Solved: LAG Function Combined with conditional functions

Kevin_T · Posted 11-17-2020 09:11 AM

Hello,
I have been facing a problem for the past few hours, resulting in a result that I suppose is quite easy to solve.
I will quickly describe the data to you, and then I will tell you what I would like to get.

Here is what I currently have:
The "name" column simply contains two values, "A" or "B".

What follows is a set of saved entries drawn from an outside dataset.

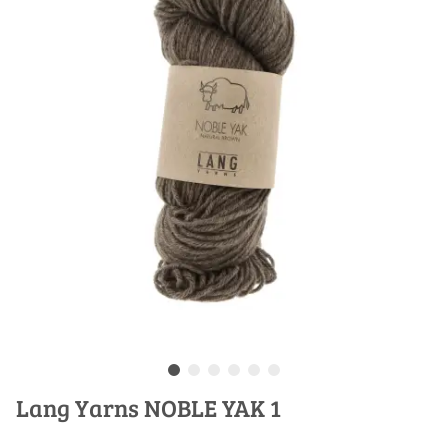
Lang Yarns NOBLE YAK 1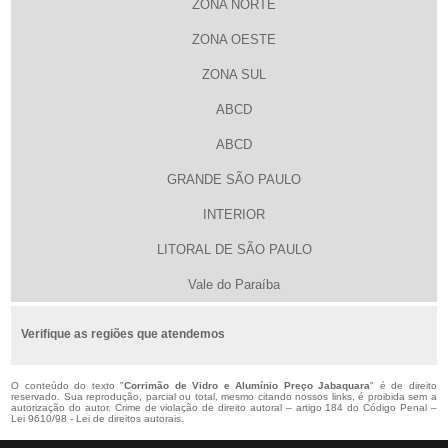
ZONA NORTE
ZONA OESTE
ZONA SUL
ABCD
ABCD
GRANDE SÃO PAULO
INTERIOR
LITORAL DE SÃO PAULO
Vale do Paraíba
Verifique as regiões que atendemos
O conteúdo do texto "
Corrimão de Vidro e Alumínio Preço Jabaquara
" é de direito
reservado. Sua reprodução, parcial ou total, mesmo citando nossos links, é proibida sem a
autorização do autor. Crime de violação de direito autoral – artigo 184 do Código Penal –
Lei 9610/98 - Lei de direitos autorais
.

The second column, "ID" contains various identifiers, including "A66571", which is the most important ID in this issue.

The other columns ("AA", "BB" ...) are columns with either "YES" or "NO".

What I would like is that for each different value of "name", and when "ID" = "A66571", if a column
("AA" and / or "BB" ...) = "YES", then we keep "YES"; if "ID" = "A66571" and column = "NO", then "." for all this column, including for "ID" = "A66571"
(for each value different from "name" obviously).

But if "ID" is different from "A66571", and if a column ("AA" for example) = "YES", then we keep "YES",
if the column = "NO", then we keep "NO" (and therefore keep the "." as specified in the previous step).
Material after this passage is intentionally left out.